McCall is a lakeside resort community that’s a 100-mile drive past slopes of snow-edged pines along the Payette River north of Boise. The city’s 10-day winter revel, held January 28 through February 6 this year, is a call to both visitors and locals to get out and enjoy the cold, with dogsledding demonstrations, snowshoe golf, parades, a hairy-leg contest, dances, ice-skating, hockey, and the Idaho Snow Sculpting Championship. Locals and professionals compete in the two-round competition, which climaxes with a 24-hour sculpt-off.

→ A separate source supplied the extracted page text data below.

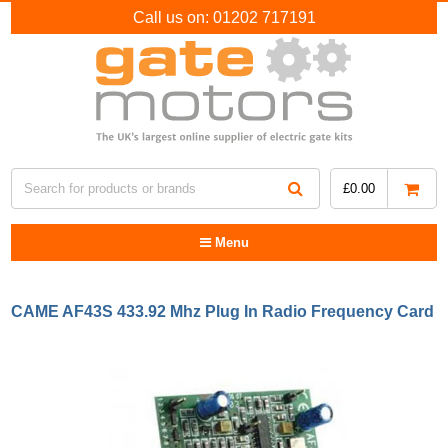
Call us on:
01202 717191
£
0.00
Menu
CAME AF43S 433.92 Mhz Plug In Radio Frequency Card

But whether or not the weather holds for the festival, the stars have aligned to provide central Idaho visitors with expanded winter recreation options. The big news is the opening of Tamarack Resort (2099 W. Mountain Rd., Donnelly; www.tamarackidaho.com or 208/325-1000), about 18 miles southwest of McCall. In December, Tamarack fired up its five new lifts ($55 per day) after a soft opening last season for snowshoeing and nordic skiing ($10 per day).

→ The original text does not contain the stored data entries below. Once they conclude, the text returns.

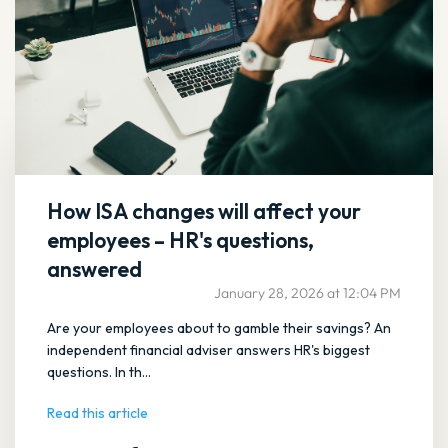
How ISA changes will affect your
employees – HR's questions,
answered
January 28, 2026 at 12:04 PM
Are your employees about to gamble their savings? An
independent financial adviser answers HR's biggest
questions. In th...
Read this article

The massive resort, which will have cost about $1.5 billion when fully complete, currently includes 25 downhill runs that drop a total of 2,800 feet, 20 miles of nordic trails, 6 miles of snowshoe trails (including a section open to dogs), a ski school, and six restaurants. Lodging is available in 62 rental houses (from $350 per night); a hotel is scheduled to open at the end of the year. Planners hope to draw as many as 70,000 skiers a season to the icy shores of Lake Cascade.

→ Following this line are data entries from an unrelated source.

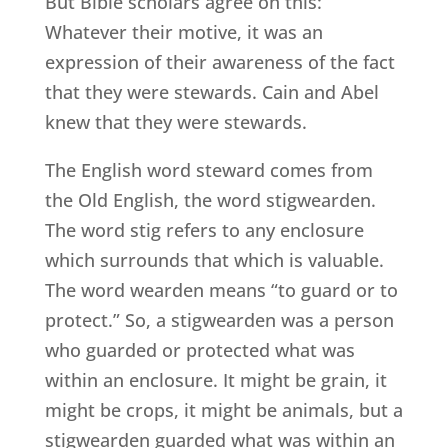
But Bible scholars agree on this:
Whatever their motive, it was an
expression of their awareness of the fact
that they were stewards. Cain and Abel
knew that they were stewards.
The English word steward comes from
the Old English, the word stigwearden.
The word stig refers to any enclosure
which surrounds that which is valuable.
The word wearden means “to guard or to
protect.” So, a stigwearden was a person
who guarded or protected what was
within an enclosure. It might be grain, it
might be crops, it might be animals, but a
stigwearden guarded what was within an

“The skiing here is phenomenal. It’s going to be huge this winter,” says Steve Fredriksen, a Boise insurance broker and avid skier who owns a vacation home nearby. “The runs have a lot of variety ― there’s some technical and some powder up top. And the hike and ski opportunities are some of the best anywhere in the state.”
Tamarack adds to the area’s existing ski and snowshoe options. Operating for 44 years, Brundage Mountain Resort ($37 per day; www.brundage.com or 208/634-4151) is the largest, with 43 lift-served trails 8 miles north of McCall. Closer to town, the Little Ski Hill (nordic $6 per day, alpine $8 per day; 3635 State 55; 208/634-5691) is a good bet for families. In town, alongside Payette Lake, 1,000-acre Ponderosa State Park ($2 trail fee, $4 per vehicle to park; Miles Standish Rd. off E. Lake Dr., McCall; www.parksandrecreation.idaho.gov/parks or 208/634-2164) has nordic and snowshoe trails.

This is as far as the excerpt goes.